Task to carry out: Reproduce exactly, with no other output, every line of the data below from the line containing "support early on." to the end, inclusive.

(Collected data)

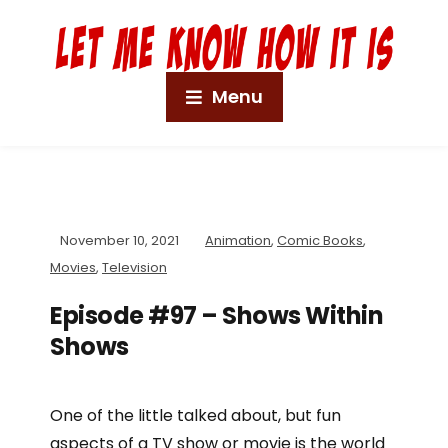
Menu
November 10, 2021
Animation
,
Comic Books
,
Movies
,
Television
Episode #97 – Shows Within
Shows
One of the little talked about, but fun
aspects of a TV show or movie is the world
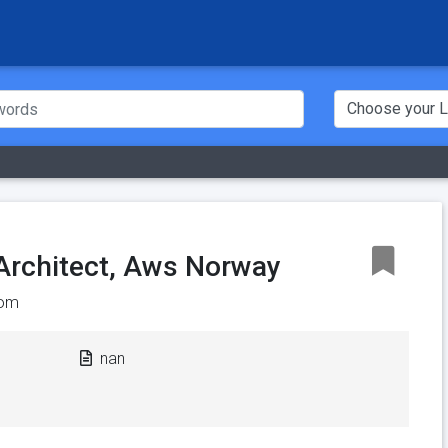
 Architect, Aws Norway
om
nan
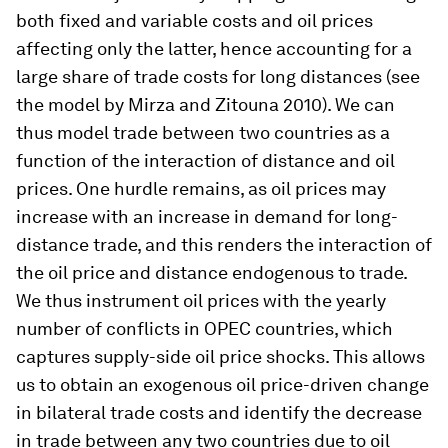
both fixed and variable costs and oil prices
affecting only the latter, hence accounting for a
large share of trade costs for long distances (see
the model by Mirza and Zitouna 2010). We can
thus model trade between two countries as a
function of the interaction of distance and oil
prices. One hurdle remains, as oil prices may
increase with an increase in demand for long-
distance trade, and this renders the interaction of
the oil price and distance endogenous to trade.
We thus instrument oil prices with the yearly
number of conflicts in OPEC countries, which
captures supply-side oil price shocks. This allows
us to obtain an exogenous oil price-driven change
in bilateral trade costs and identify the decrease
in trade between any two countries due to oil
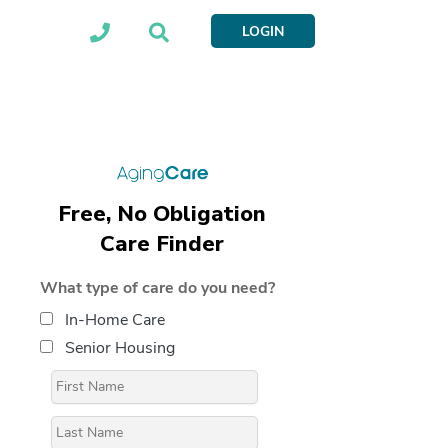
LOGIN
Free, No Obligation
Care Finder
What type of care do you need?
In-Home Care
Senior Housing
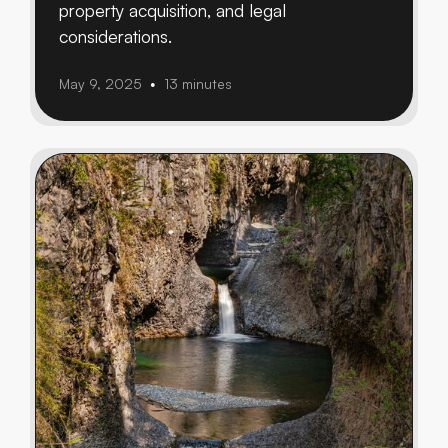
property acquisition, and legal
considerations.
May 9, 2025
13 minutes
•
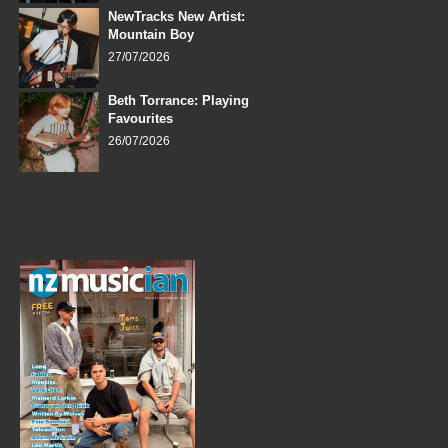
NewTracks New Artist:
Mountain Boy
27/07/2026
Beth Torrance: Playing
Favourites
26/07/2026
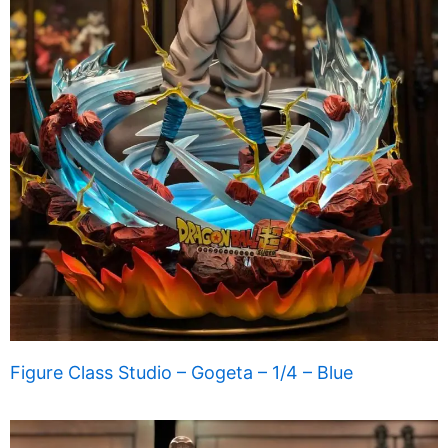
Figure Class Studio – Gogeta – 1/4 – Blue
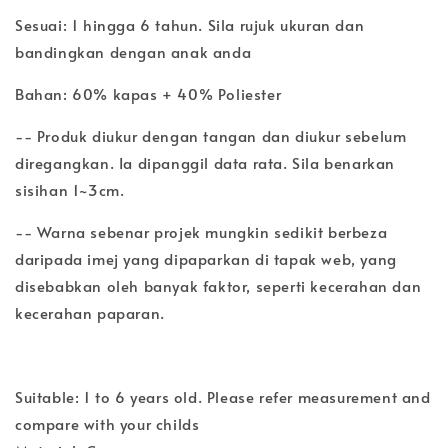
Sesuai: 1 hingga 6 tahun. Sila rujuk ukuran dan
bandingkan dengan anak anda
Bahan: 60% kapas + 40% Poliester
-- Produk diukur dengan tangan dan diukur sebelum
diregangkan. Ia dipanggil data rata. Sila benarkan
sisihan 1~3cm.
-- Warna sebenar projek mungkin sedikit berbeza
daripada imej yang dipaparkan di tapak web, yang
disebabkan oleh banyak faktor, seperti kecerahan dan
kecerahan paparan.
Suitable: 1 to 6 years old. Please refer measurement and
compare with your childs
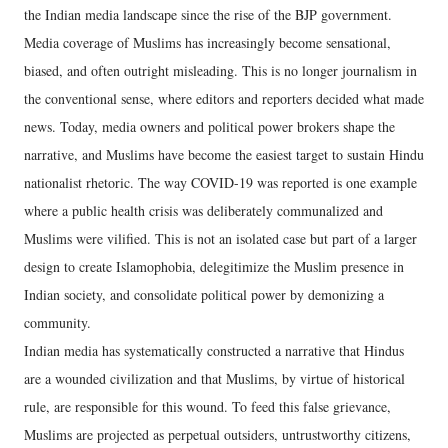
the Indian media landscape since the rise of the BJP government.
Media coverage of Muslims has increasingly become sensational,
biased, and often outright misleading. This is no longer journalism in
the conventional sense, where editors and reporters decided what made
news. Today, media owners and political power brokers shape the
narrative, and Muslims have become the easiest target to sustain Hindu
nationalist rhetoric. The way COVID-19 was reported is one example
where a public health crisis was deliberately communalized and
Muslims were vilified. This is not an isolated case but part of a larger
design to create Islamophobia, delegitimize the Muslim presence in
Indian society, and consolidate political power by demonizing a
community.
Indian media has systematically constructed a narrative that Hindus
are a wounded civilization and that Muslims, by virtue of historical
rule, are responsible for this wound. To feed this false grievance,
Muslims are projected as perpetual outsiders, untrustworthy citizens,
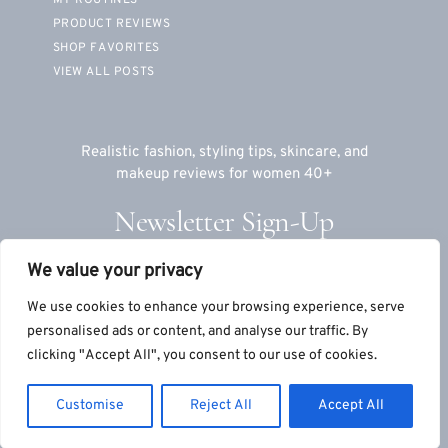
PRODUCT REVIEWS
SHOP FAVORITES
VIEW ALL POSTS
Realistic fashion, styling tips, skincare, and
makeup reviews for women 40+
Newsletter Sign-Up
We value your privacy
Email
We use cookies to enhance your browsing experience, serve
personalised ads or content, and analyse our traffic. By
clicking "Accept All", you consent to our use of cookies.
© 2026 TeriLyn Adams™, LLC
|
Site by
S9Co
+
MTT
Customise
Reject All
Accept All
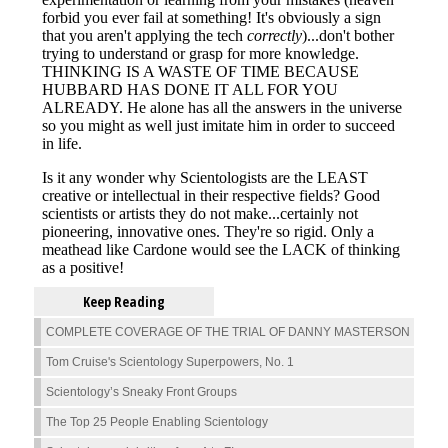
Keep Reading
COMPLETE COVERAGE OF THE TRIAL OF DANNY MASTERSON
Tom Cruise's Scientology Superpowers, No. 1
Scientology’s Sneaky Front Groups
The Top 25 People Enabling Scientology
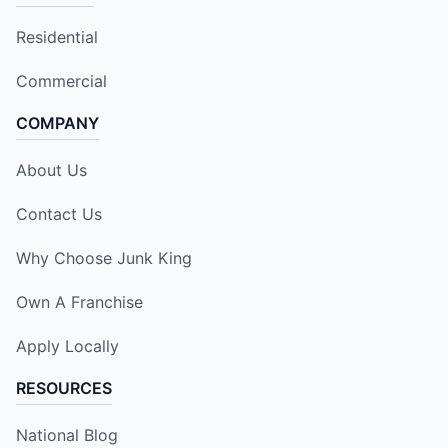
Residential
Commercial
COMPANY
About Us
Contact Us
Why Choose Junk King
Own A Franchise
Apply Locally
RESOURCES
National Blog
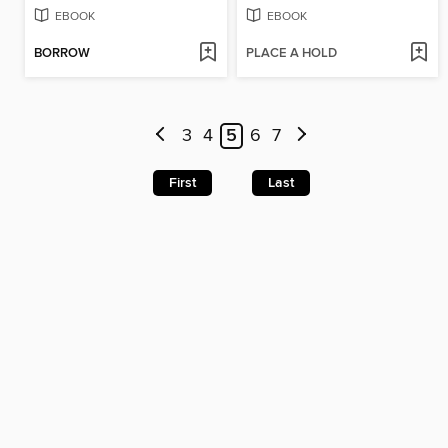
EBOOK
EBOOK
BORROW
PLACE A HOLD
3
4
5
6
7
First
Last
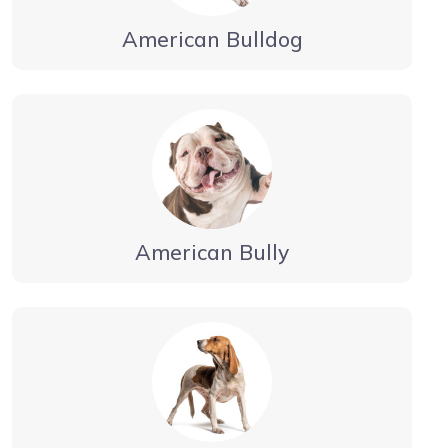
American Bulldog
American Bully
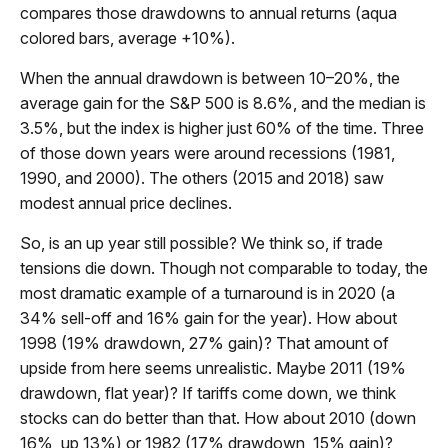
compares those drawdowns to annual returns (aqua
colored bars, average +10%).
When the annual drawdown is between 10–20%, the
average gain for the S&P 500 is 8.6%, and the median is
3.5%, but the index is higher just 60% of the time. Three
of those down years were around recessions (1981,
1990, and 2000). The others (2015 and 2018) saw
modest annual price declines.
So, is an up year still possible? We think so, if trade
tensions die down. Though not comparable to today, the
most dramatic example of a turnaround is in 2020 (a
34% sell-off and 16% gain for the year). How about
1998 (19% drawdown, 27% gain)? That amount of
upside from here seems unrealistic. Maybe 2011 (19%
drawdown, flat year)? If tariffs come down, we think
stocks can do better than that. How about 2010 (down
16%, up 13%) or 1982 (17% drawdown, 15% gain)?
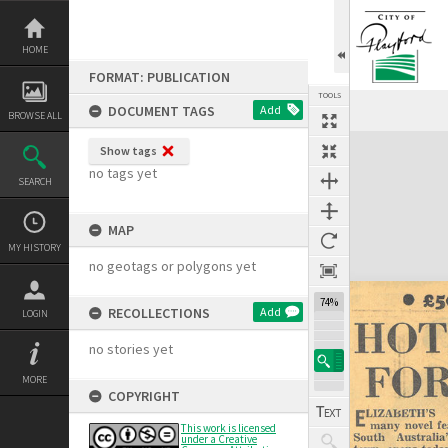
Skip
to
content
HOME
FORMAT: PUBLICATION
TOOLS
DOCUMENT TAGS
Add
BROWSE ALL
Expand/collapse
Show tags
no tags yet
SEARCH
MAP
MY HISTORY
no geotags or polygons yet
74%
RECOLLECTIONS
Add
LOGIN
no stories yet
MORE
COPYRIGHT
This work is licensed
under a Creative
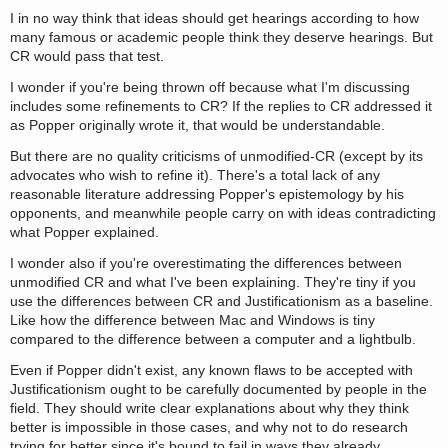
I in no way think that ideas should get hearings according to how
many famous or academic people think they deserve hearings. But
CR would pass that test.
I wonder if you're being thrown off because what I'm discussing
includes some refinements to CR? If the replies to CR addressed it
as Popper originally wrote it, that would be understandable.
But there are no quality criticisms of unmodified-CR (except by its
advocates who wish to refine it). There's a total lack of any
reasonable literature addressing Popper's epistemology by his
opponents, and meanwhile people carry on with ideas contradicting
what Popper explained.
I wonder also if you're overestimating the differences between
unmodified CR and what I've been explaining. They're tiny if you
use the differences between CR and Justificationism as a baseline.
Like how the difference between Mac and Windows is tiny
compared to the difference between a computer and a lightbulb.
Even if Popper didn't exist, any known flaws to be accepted with
Justificationism ought to be carefully documented by people in the
field. They should write clear explanations about why they think
better is impossible in those cases, and why not to do research
trying for better since it's bound to fail in ways they already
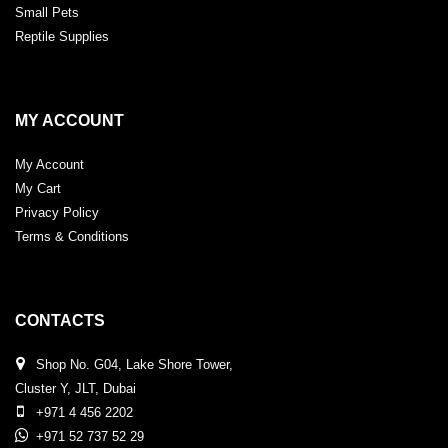
Small Pets
Reptile Supplies
MY ACCOUNT
My Account
My Cart
Privacy Policy
Terms & Conditions
CONTACTS
Shop No. G04, Lake Shore Tower,
Cluster Y, JLT, Dubai
+971 4 456 2202
+971 52 737 52 29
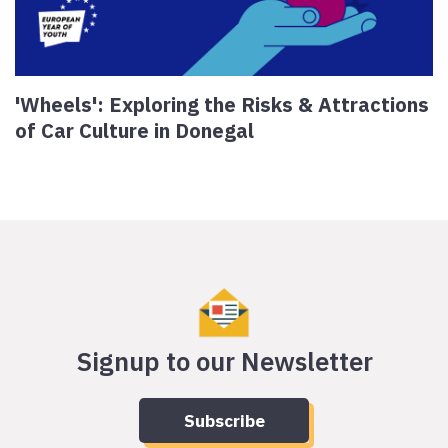
'Wheels': Exploring the Risks & Attractions
of Car Culture in Donegal
Signup to our Newsletter
Subscribe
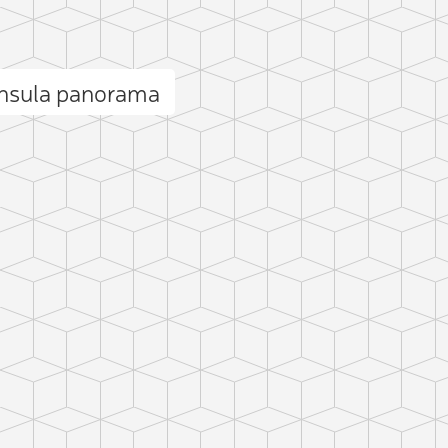
insula panorama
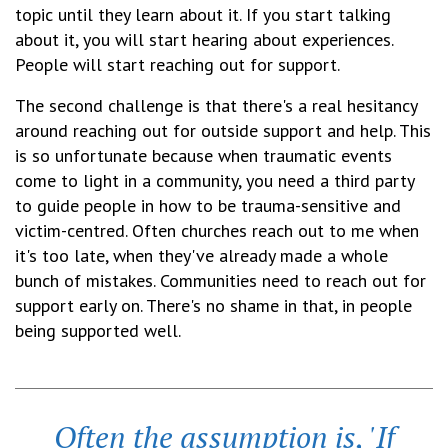
topic until they learn about it. If you start talking
about it, you will start hearing about experiences.
People will start reaching out for support.
The second challenge is that there's a real hesitancy
around reaching out for outside support and help. This
is so unfortunate because when traumatic events
come to light in a community, you need a third party
to guide people in how to be trauma-sensitive and
victim-centred. Often churches reach out to me when
it's too late, when they've already made a whole
bunch of mistakes. Communities need to reach out for
support early on. There's no shame in that, in people
being supported well.
Often the assumption is, 'If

Your solution:
support early on. There's no shame in that, in people
being supported well.
Often the assumption is, 'If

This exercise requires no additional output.